Summarize long conversations. After 8–10 turns, compress older context to a 200-token summary.

Use a smaller model where possible. A 4B-parameter model that solves your tier-1 use cases at $0.005/min total LLM cost is dramatically cheaper than a frontier model.

Choose TTS by use case, not by demo quality. Cheaper TTS for routine flows; premium TTS for high-impact moments only.

Watch the telephony line. SIP trunking, regional pricing, and wholesale rates can lower telephony cost meaningfully at scale.

Pricing your product

If you're charging customers for voice minutes, the standard 2026 markup is 2–4x cost. A $0.20/min cost charged at $0.50–$0.80/min reads as competitive against legacy IVR costs and gives you margin to absorb support, sales, and product investment. [Inference]
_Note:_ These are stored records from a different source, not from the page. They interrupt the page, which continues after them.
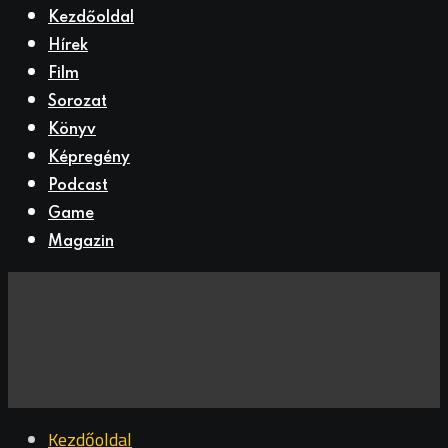
Kezdőoldal
Hírek
Film
Sorozat
Könyv
Képregény
Podcast
Game
Magazin
Kezdőoldal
Below 2x, you're squeezing margin to where any one bad month wipes you out. Above 4x, customers are doing the math themselves and migrating to in-house deployments.

The bottom line

A voice minute in 2026 costs $0.12–$0.45 to deliver, dominated by TTS and telephony, with LLM as a meaningful third and STT as a rounding error. The hidden costs — long context, tool calls, idle time, retries — can swing the number 30–50% if you're not watching. Optimize the right line items (TTS choice, prompt size, telephony rate) and the unit economics are durable. Optimize the wrong ones (squeezing 5% out of STT) and you're rearranging the deck chairs.

Frequently Asked Questions

Why is TTS the most expensive component?

Premium TTS providers (ElevenLabs, Cartesia, Hume) price aggressively because their voice quality is the user-perceived differentiator. Generic TTS is cheap; the voices users actually want are not. The tradeoff between cost and quality is the single biggest knob in voice agent economics.

Are managed platforms (Vapi, Retell) cheaper or more expensive than DIY?

They look more expensive per minute but absorb engineering, observability, and operations overhead. For early-stage teams or when speed-to-market matters, managed wins. For larger deployments where margin matters and you have voice engineering in-house, DIY usually wins.

What's the cheapest possible voice minute in 2026?

Around $0.08/min using Whisper/Deepgram cheaper tier, a small open-source LLM, Azure or Google TTS, and a SIP trunk instead of Twilio. The trade is quality and developer ergonomics. Below $0.10/min is achievable but most teams find the experience compromises don't justify it.